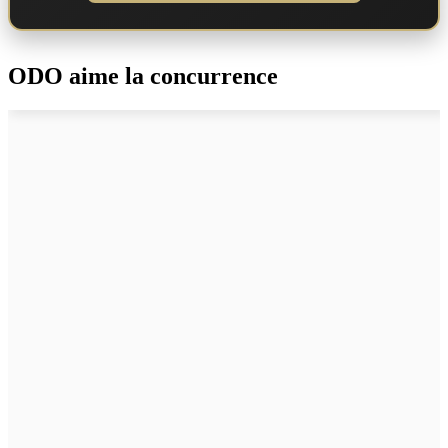
ODO aime la concurrence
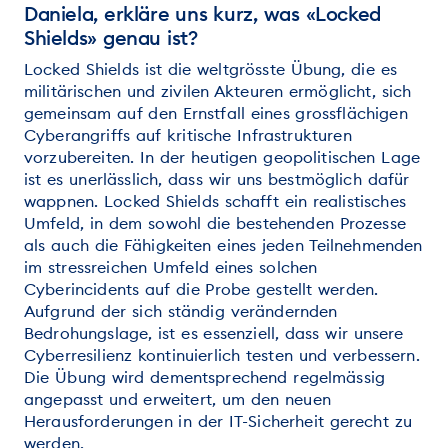
Daniela, erkläre uns kurz, was «Locked
Shields» genau ist?
Locked Shields ist die weltgrösste Übung, die es
militärischen und zivilen Akteuren ermöglicht, sich
gemeinsam auf den Ernstfall eines grossflächigen
Cyberangriffs auf kritische Infrastrukturen
vorzubereiten. In der heutigen geopolitischen Lage
ist es unerlässlich, dass wir uns bestmöglich dafür
wappnen. Locked Shields schafft ein realistisches
Umfeld, in dem sowohl die bestehenden Prozesse
als auch die Fähigkeiten eines jeden Teilnehmenden
im stressreichen Umfeld eines solchen
Cyberincidents auf die Probe gestellt werden.
Aufgrund der sich ständig verändernden
Bedrohungslage, ist es essenziell, dass wir unsere
Cyberresilienz kontinuierlich testen und verbessern.
Die Übung wird dementsprechend regelmässig
angepasst und erweitert, um den neuen
Herausforderungen in der IT-Sicherheit gerecht zu
werden.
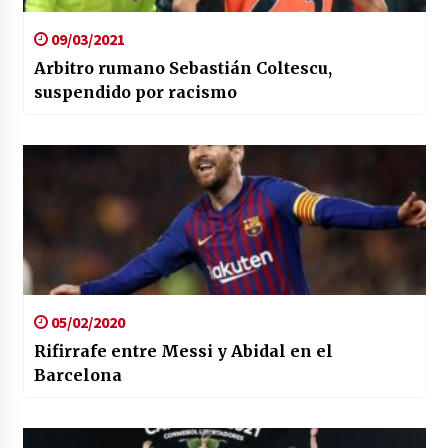
09/03/2021
Arbitro rumano Sebastián Coltescu,
suspendido por racismo
05/02/2020
Rifirrafe entre Messi y Abidal en el
Barcelona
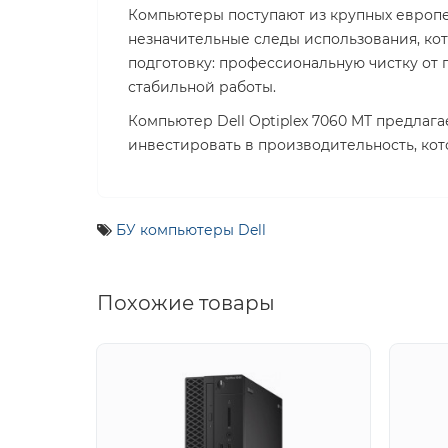
Компьютеры поступают из крупных европе
незначительные следы использования, ко
подготовку: профессиональную чистку от 
стабильной работы.
Компьютер Dell Optiplex 7060 MT предлаг
инвестировать в производительность, кот
БУ компьютеры Dell
Похожие товары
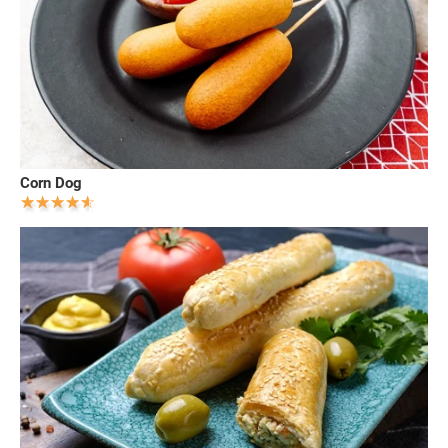
Corn Dog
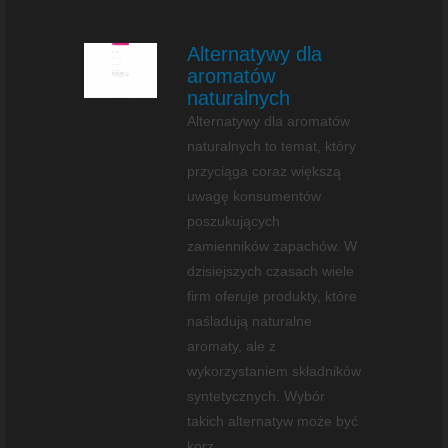
Alternatywy dla
aromatów
naturalnych
Alternatywy dla aromatów
naturalnych to temat, który
przyciąga coraz większą
uwagę konsumentów
poszukujących
zamienników zapachów. W
dzisiejszych czasach wiele
firm oferuje produkty, które
naśladują naturalne
aromaty, ale z
wykorzystaniem składników
syntetycznych. Wybór
takich alternatyw może być
korz...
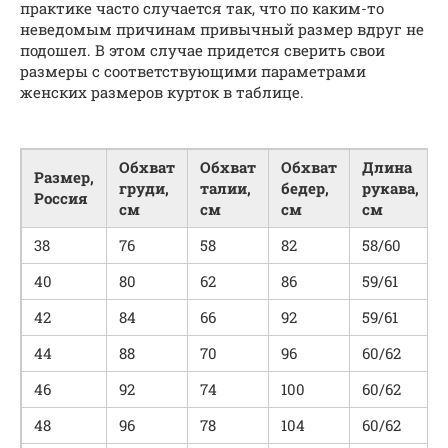
практике часто случается так, что по каким-то
неведомым причинам привычный размер вдруг не
подошел. В этом случае придется сверить свои
размеры с соответствующими параметрами
женских размеров курток в таблице.
Обхват
Обхват
Обхват
Длина
Размер,
груди,
талии,
бедер,
рукава,
Россия
см
см
см
см
38
76
58
82
58/60
40
80
62
86
59/61
42
84
66
92
59/61
44
88
70
96
60/62
46
92
74
100
60/62
48
96
78
104
60/62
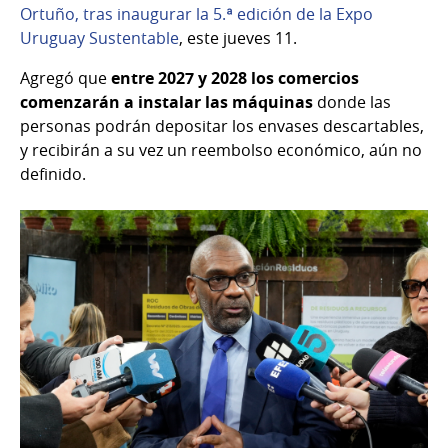
Ortuño, tras inaugurar la 5.ª edición de la Expo
Uruguay Sustentable
, este jueves 11.
Agregó que
entre 2027 y 2028 los comercios
comenzarán a instalar las máquinas
donde las
personas podrán depositar los envases descartables,
y recibirán a su vez un reembolso económico, aún no
definido.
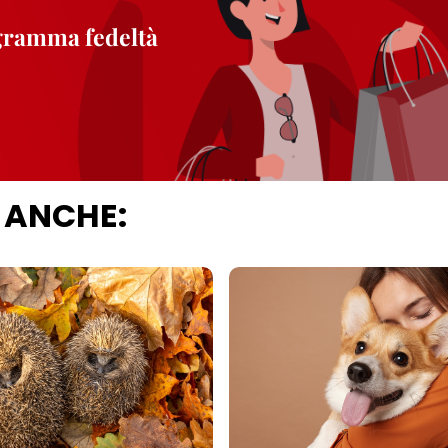
ogramma fedeltà
 ANCHE:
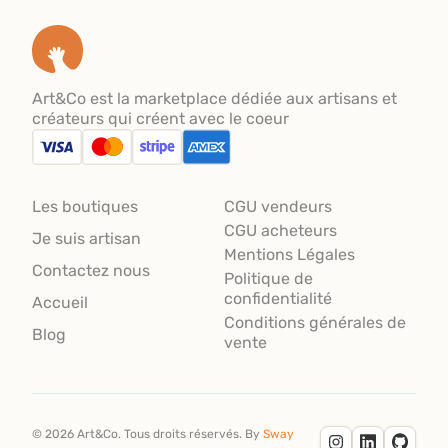
Art&Co est la marketplace dédiée aux artisans et
créateurs qui créent avec le coeur
Les boutiques
CGU vendeurs
CGU acheteurs
Je suis artisan
Mentions Légales
Contactez nous
Politique de
confidentialité
Accueil
Conditions générales de
Blog
vente
©
2026
Art&Co.
Tous droits réservés.
By
Sway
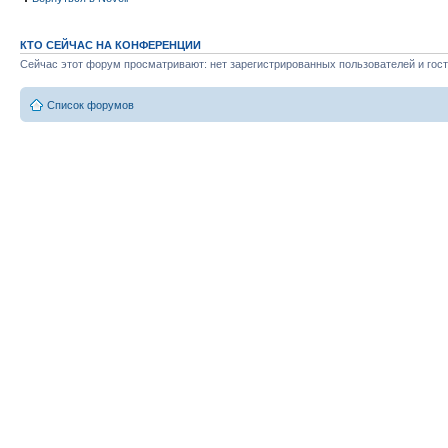
КТО СЕЙЧАС НА КОНФЕРЕНЦИИ
Сейчас этот форум просматривают: нет зарегистрированных пользователей и гост
Список форумов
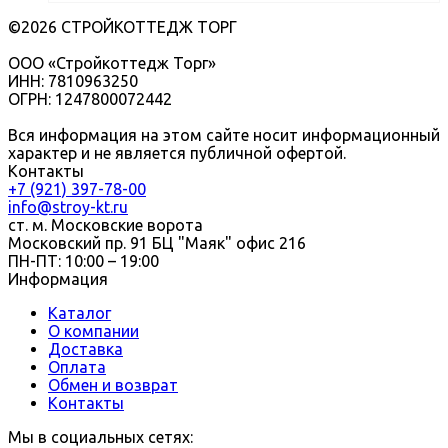
©2026 СТРОЙКОТТЕДЖ ТОРГ
ООО «Стройкоттедж Торг»
ИНН: 7810963250
ОГРН: 1247800072442
Вся информация на этом сайте носит информационный
характер и не является публичной офертой.
Контакты
+7 (921) 397-78-00
info@stroy-kt.ru
ст. м. Московские ворота
Московский пр. 91 БЦ "Маяк" офис 216
ПН-ПТ: 10:00 – 19:00
Информация
Каталог
О компании
Доставка
Оплата
Обмен и возврат
Контакты
Мы в социальных сетях:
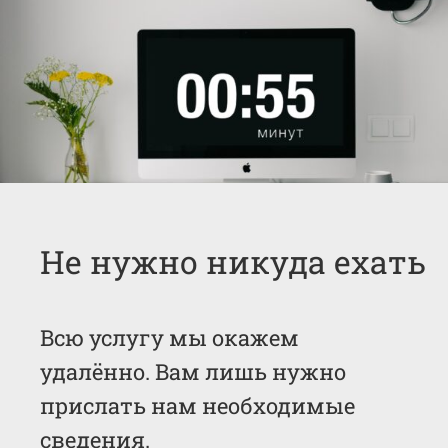
Не нужно никуда ехать
Всю услугу мы окажем
удалённо. Вам лишь нужно
прислать нам необходимые
сведения.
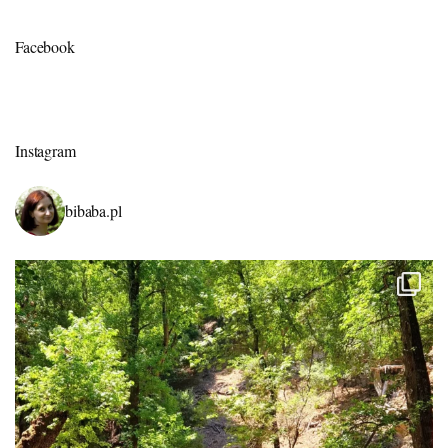
Facebook
Instagram
bibaba.pl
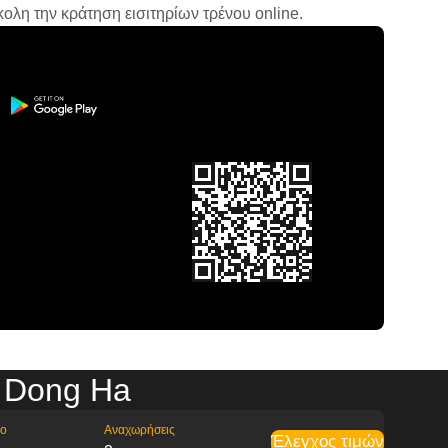
ολη την κράτηση εισιτηρίων τρένου online.
 Dong Ha
ρο
Αναχωρήσεις
Έλεγχος τιμών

------------

For the string "нужно", search the preceding data and copy every line that includes it.

== ANSWER BELOW ==
Не нужно никуда ехать
удалённо. Вам лишь нужно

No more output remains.